L’amour contre l’orgueil. Par de courtes introductions aux différents tableaux, deux soldats résument pour le public ce qu’il faut savoir des Chants d’Homère, avec ce qu’il faut d’humour pour distancier la tragédie antique. Mais l’objet de la pièce est ailleurs. Clara Jauvart-Lacoste (voir notre portrait), passionnée par le sujet depuis qu’elle a lu Le Chant d’Achille de l’écrivaine américaine Madeline Miller, entend montrer les désastres que produisent l’orgueil des hommes et le silence imposé aux femmes. Fils d’un humain et de la déesse Thétis, Achille est l’exemple type de ce que les Grecs dénommaient l’hubris, cet excès d’orgueil d’hommes qui placent leur virilité au-dessus de toute vertu. Achille veut à la fois la renommée, qu’on pourrait aujourd’hui nommer reconnaissance médiatique, et la plus haute marche du podium des coqs face aux femmes. Ces deux ambitions sont plus importantes pour lui que de gagner une guerre que, faute de cette gloire à double tranchant, il délaisse. C’est alors que surgissent Patrocle, l’amitié, et l’amour Briséis, cependant que Chryséis, violée par Agamemnon, crie à la vengeance.
L’hubris, à nouveau.
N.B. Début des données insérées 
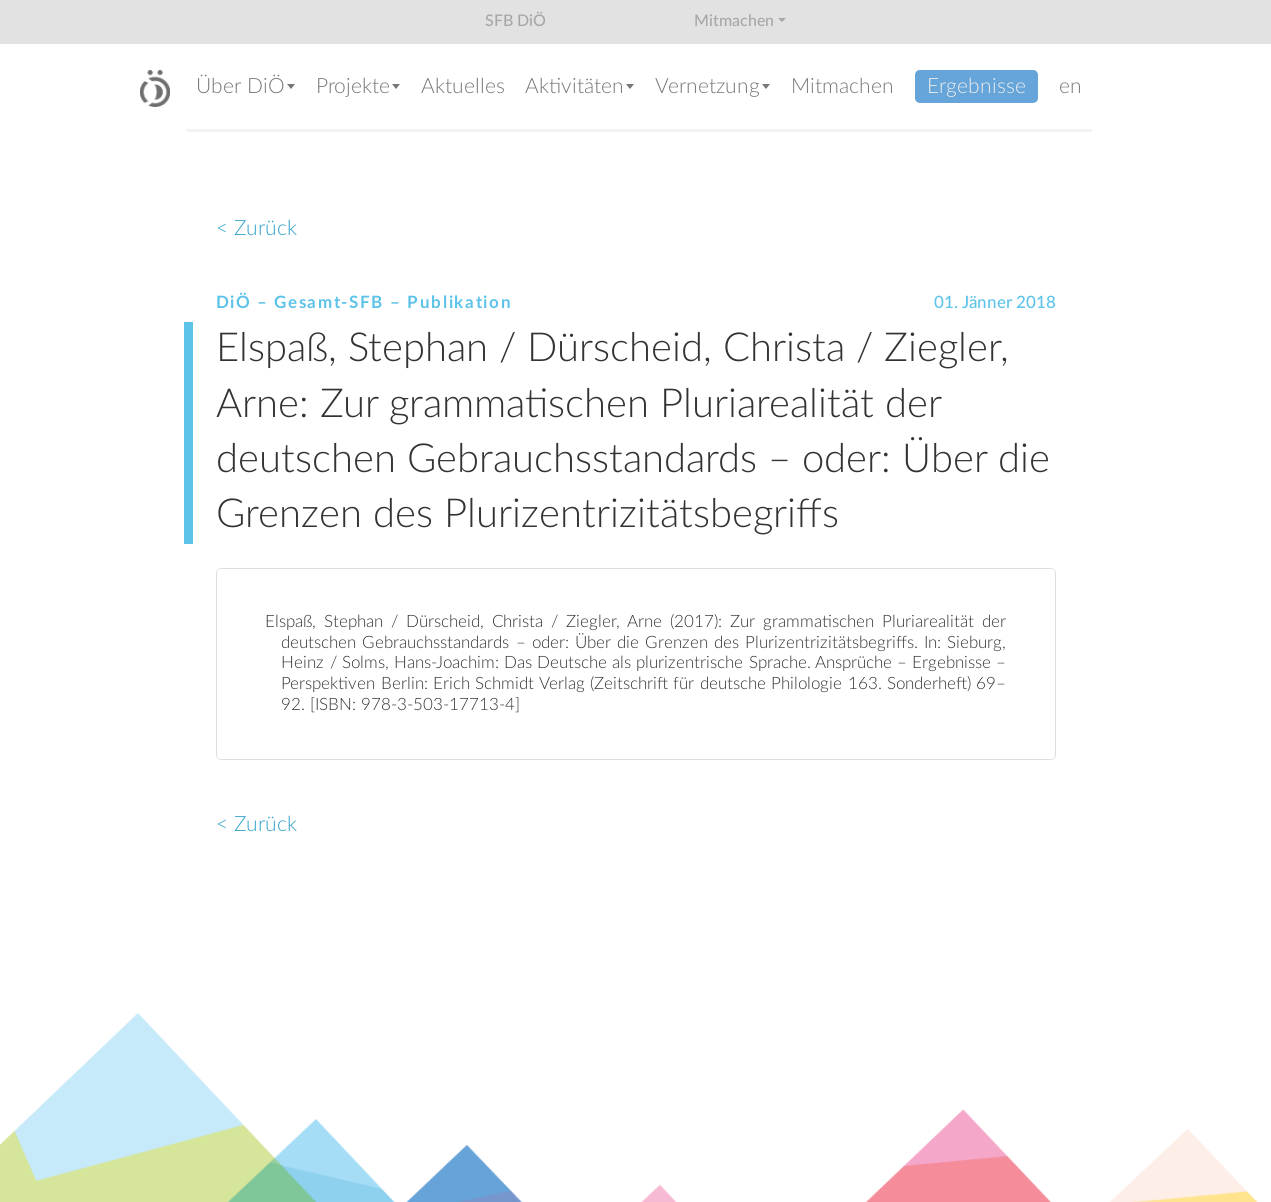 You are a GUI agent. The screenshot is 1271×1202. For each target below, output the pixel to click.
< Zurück (256, 228)
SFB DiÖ (515, 21)
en (1070, 86)
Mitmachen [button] (734, 21)
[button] (246, 88) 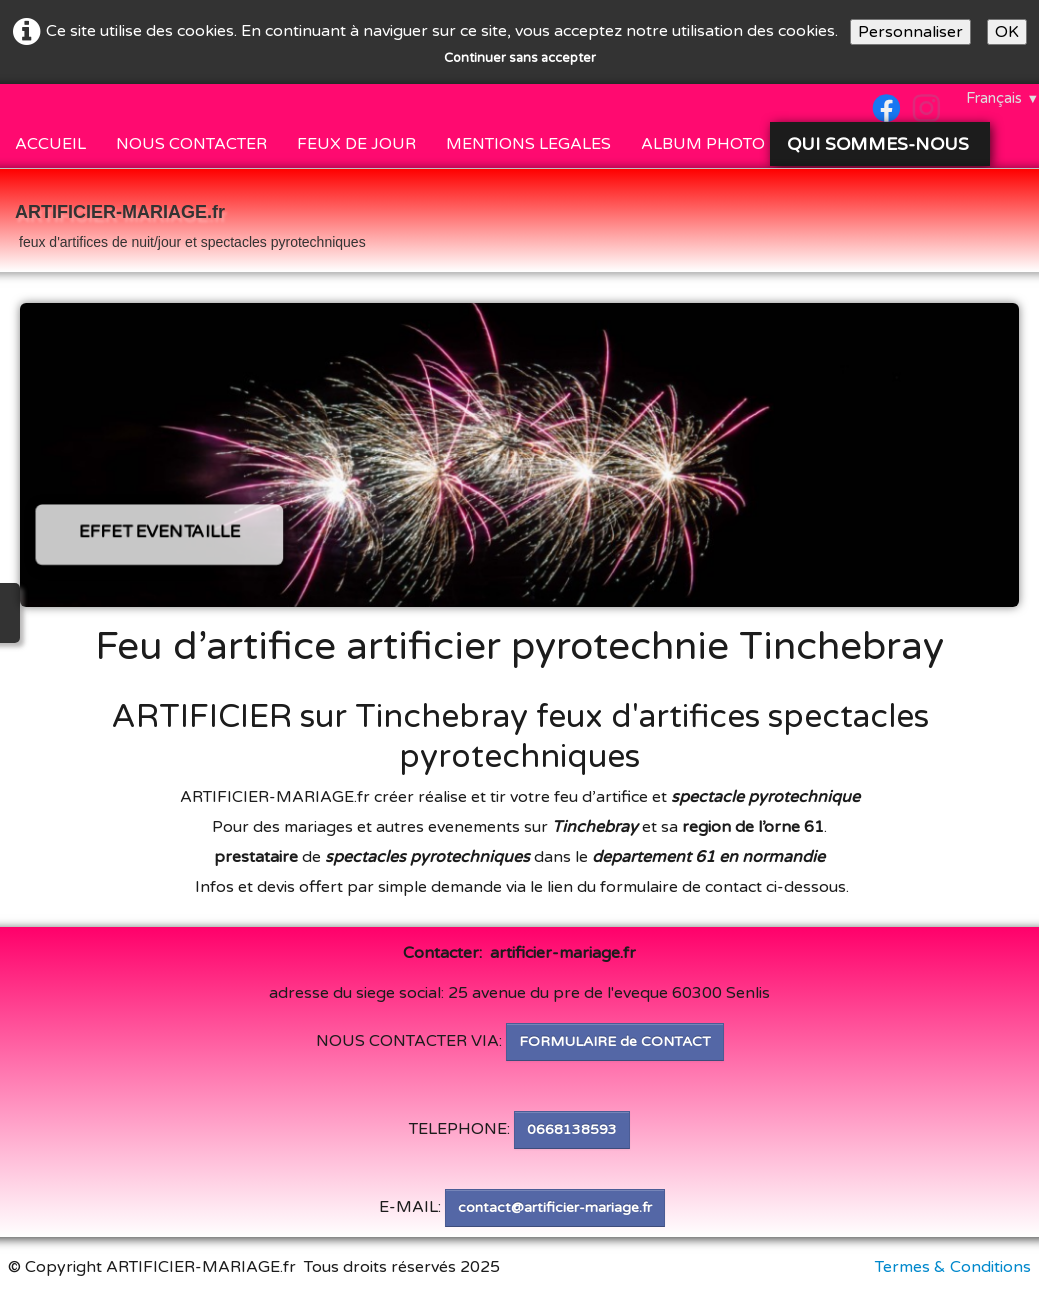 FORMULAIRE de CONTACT (615, 1041)
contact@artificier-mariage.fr (555, 1207)
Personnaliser (910, 32)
Le public ne s’y trompe pas : c’est qu’il n’est pas besoin de beaucoup d’imagination pour croiser notre actualité avec ces personnages masculins que l’hubris rend mégalomanes. Ils sont aujourd’hui encore responsables des guerres et des injustices qui abiment et endeuillent le siècle. Leur prétention ne connaît pas de limite. À l’heure où ils vont jusqu’à remettre en cause le vote des femmes, donner la parole à celles que la guerre humilie n’est pas inutile. C’est ce que conçoit Clara Jauvart-Lacoste. Elle délaisse les dieux et « leur combat d’ego », et concentre son texte sur les « relations humaines ». Chryséis, ne pouvant trouver justice, amène Apollon à la venger. Briséis exige, par amour, qu’Achille comprenne et abandonne son hubris. Thétis, mère aimante, manœuvre pour que son fils quitte un champ de bataille où il est voué à la mort. Et Patrocle rejoint dans leurs vœux ces femmes qui savent combien l’humanité a à perdre de l’arrogance masculine. Les dialogues fluides, le dispositif scénique, sobre mais efficace, mènent sûrement le public vers la fin. L’hubris l’emportera. Du moins dans l’antiquité.
Hubris de Clara Jauvart-Lacoste. Mise en scène de l’auteure au festival Off d’Avignon 2025. Avec Louis Djabali, Cécile Garnier, Corentin Gerold, Léa Michelot et Clara Jauvart-Lacoste. Direction artistique : Ugo Bussi. Au théâtre de l’Adresse jusqu’au 26 juillet, puis du 5 février au 11 avril 2026 à la Folie théâtre (Paris 11e).